Patchwork [v10,4/6] VT-d: introduce update_irte to update irte safely

login
register
mail settings
Submitter Chao Gao
Date March 15, 2017, 5:11 a.m.
Message ID <1489554682-6126-5-git-send-email-chao.gao@intel.com>
Download mbox | patch
Permalink /patch/198427/
State New
Headers show

Comments

Chao Gao - March 15, 2017, 5:11 a.m.
We used structure assignment to update irte which was not safe when an
interrupt happened during update. It is better to update IRTE atomically
through cmpxchg16b(). When cmpxchg16b is not supported, two 64-bit write
operations can update IRTE safely when only the high qword or the low qword is
intented to be updated.

Signed-off-by: Chao Gao <chao.gao@intel.com>
---
v10:
- rename copy_irte_to_irt to update_irte
- remove copy_from_to_irt
- change commmit message and add some comments to illustrate on which
condition update_irte() is safe.

 xen/drivers/passthrough/vtd/intremap.c | 36 ++++++++++++++++++++++++++++++++--
 1 file changed, 34 insertions(+), 2 deletions(-)
Jan Beulich - March 15, 2017, 4:48 p.m.
>>> On 15.03.17 at 06:11, <chao.gao@intel.com> wrote:
> +static void update_irte(struct iremap_entry *entry,
> +                        const struct iremap_entry *new_ire)
> +{
> +    if ( cpu_has_cx16 )
> +    {
> +        __uint128_t ret;
> +        struct iremap_entry old_ire;
> +
> +        old_ire = *entry;
> +        ret = cmpxchg16b(entry, &old_ire, new_ire);
> +
> +        /*
> +         * In the above, we use cmpxchg16 to atomically update the 128-bit
> +         * IRTE, and the hardware cannot update the IRTE behind us, so
> +         * the return value of cmpxchg16 should be the same as old_ire.
> +         * This ASSERT validate it.
> +         */
> +        ASSERT(ret == old_ire.val);
> +    }
> +    else
> +    {
> +        /*
> +         * The following method to update IRTE is safe on condition that
> +         * only the high qword or the low qword is to be updated.
> +         * If entire IRTE is to be updated, callers should make sure the
> +         * IRTE is not in use.
> +         */
> +        entry->lo = new_ire->lo;
> +        entry->hi = new_ire->hi;

How is this any better than structure assignment? Furthermore
the comment here partially contradicts the commit message. I
guess callers need to be given a way (another function parameter?)
to signal the function whether the unsafe variant is okay to use.
You should then add a suitable BUG_ON() in the else path here.

Jan
Chao Gao - March 15, 2017, 10:39 p.m.
On Wed, Mar 15, 2017 at 10:48:25AM -0600, Jan Beulich wrote:
>>>> On 15.03.17 at 06:11, <chao.gao@intel.com> wrote:
>> +        /*
>> +         * The following method to update IRTE is safe on condition that
>> +         * only the high qword or the low qword is to be updated.
>> +         * If entire IRTE is to be updated, callers should make sure the
>> +         * IRTE is not in use.
>> +         */
>> +        entry->lo = new_ire->lo;
>> +        entry->hi = new_ire->hi;
>
>How is this any better than structure assignment? Furthermore

Indeed, not better. when using structure assignment, the assembly code is
48 8b 06                mov    (%rsi),%rax                    
48 8b 56 08             mov    0x8(%rsi),%rdx                 
48 89 07                mov    %rax,(%rdi)                    
48 89 57 08             mov    %rdx,0x8(%rdi)
Using the code above, the assembly code is
48 8b 06                mov    (%rsi),%rax                  
48 89 07                mov    %rax,(%rdi)                    
48 8b 46 08             mov    0x8(%rsi),%rax                 
48 89 47 08             mov    %rax,0x8(%rdi)

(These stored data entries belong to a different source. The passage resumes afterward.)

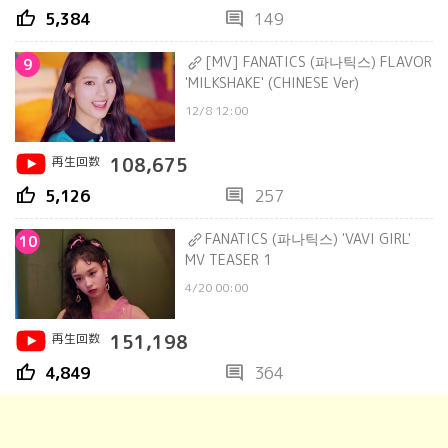
thumb_up
comment
5,384
149
[MV] FANATICS (파나틱스) FLAVOR
9
'MILKSHAKE' (CHINESE Ver)
12/8 12:00
再生回数
108,675
thumb_up
comment
5,126
257
FANATICS (파나틱스) 'VAVI GIRL'
10
MV TEASER 1
4/20 00:00
再生回数
151,198
thumb_up
comment
4,849
364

I thought structure assignment maybe ultilize memcpy considering structure
of a big size, so I made this change. I will change this back. Although
that, this patch is trying to make the change safer when cmpxchg16() is
supported. 

>the comment here partially contradicts the commit message. I

Yes.

>guess callers need to be given a way (another function parameter?)
>to signal the function whether the unsafe variant is okay to use.

This means we need to add the new parameter to iommu ops for only
IOAPIC/MSI know the entry they want to change is masked. Is there
any another reasonable and correct solution? How about...

>You should then add a suitable BUG_ON() in the else path here.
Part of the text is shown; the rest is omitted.